Saturday 24 August 2019

Summer Twenty Nineteen

I can no longer get to the Wye Valley Writers Group meetings in Chepstow, but the members kindly invited me along to their summer celebration on Wednesday and we spent a beautifully warm and sunny afternoon sitting under Pam Robinson's pergola enjoying tea, cucumber sandwiches, scones and a variety of cakes - but it was afternoon tea with difference, with added poetry and prose! All written in response to this season that's now too rapidly drawing to a close.

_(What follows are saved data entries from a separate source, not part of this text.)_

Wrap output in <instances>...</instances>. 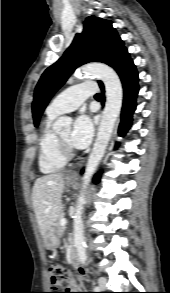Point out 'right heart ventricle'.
Returning a JSON list of instances; mask_svg holds the SVG:
<instances>
[{
  "label": "right heart ventricle",
  "mask_w": 170,
  "mask_h": 293,
  "mask_svg": "<svg viewBox=\"0 0 170 293\" xmlns=\"http://www.w3.org/2000/svg\"><path fill=\"white\" fill-rule=\"evenodd\" d=\"M58 115H51L46 112L38 141V166L42 173L48 174L61 170L67 159L59 154L56 147L55 132L52 129V122Z\"/></svg>",
  "instance_id": "obj_1"
}]
</instances>
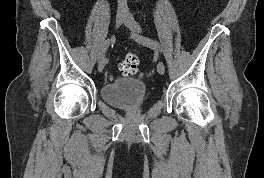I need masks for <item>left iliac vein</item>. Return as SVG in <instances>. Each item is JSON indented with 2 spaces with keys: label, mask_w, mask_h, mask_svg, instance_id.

Recently I've been doing some work with a group looking at "found poems", so I was delighted to hear Pam's contribution on Wednesday - a reading for two voices based on her experience of the summer this year and newspaper headlines outlining less happy events around the globe. Thank you, Pam, for giving me permission to use this on line; it's a great example of how we can use "found" material very effectively within our own writing.

Summer twenty nineteen

A double acrostic sums up a summer bathed in natural glory against the backdrop of ominous news. Alternate lines paraphrase a single day’s headlines (6 August 2019). The remainder are snapshots of my summer.

So many bees in my garden

Shootings in El Paso, and in Ohio too 

Under the long grass, crickets chirp

UK is second-largest arms exporter – fourteen billion pounds in sales

Many butterflies dance on the buddleia

Markets fall as US-China trade war looms

My vegetable patch bright with uninvited guests

Modi splits Kashmir and tensions rise with Pakistan

Everywhere apple trees bend beneath the weight of fruit

Egyptian president gives condolences as car bomb kills twenty

Raspberries, plums and peaches give way to blackberries

Royal Navy ships respond to threats in Gulf


The artichokes flaunt punkish purple petals

The residents of Whaley Bridge talk about their plight

White lilies light the evening, scent assaulting

Water stress ‘alarming’ in forty-four countries

Elderberries ripen and crab-apples redden

Environmental activist killings double to four a week

Nigel, the dog, surveys the scene with satisfaction

Nuon Chea, who killed a million Cambodians, dies aged ninety-three 

The cats, for once, are absent and the birds are glad

Tesco cuts 4,500 jobs across the country

Young and foolish blackbirds, though, crash kamikaze in my window

Youth crime is declared ‘emergency’


Nice to hear cuckoos calling in the Newport levels

Nicola Sturgeon says most Scots will vote ‘yes’

I’ve yet to see the glossy ibis preen at Goldcliff

In Hong Kong, China and the West confront


Nightjars clatter in the dusk at Trellech Beacon

New funding for the NHS – or is it?

Egrets roost in plenty by the lake at Magor Marsh

European diplomats told PM intends a hard Brexit


The herons nest, considerately, in full view of the hide

The gap between London and the rest increases


Evening light shimmers as we camp on Gower cliffs

Even now there’s hope MPs will avert No Deal

Everything seems unchanged for so many years

End of the shipyard as Harland and Wolff go under

Night falls as the fire glows

Not guns but video games caused shootings, Trump declares.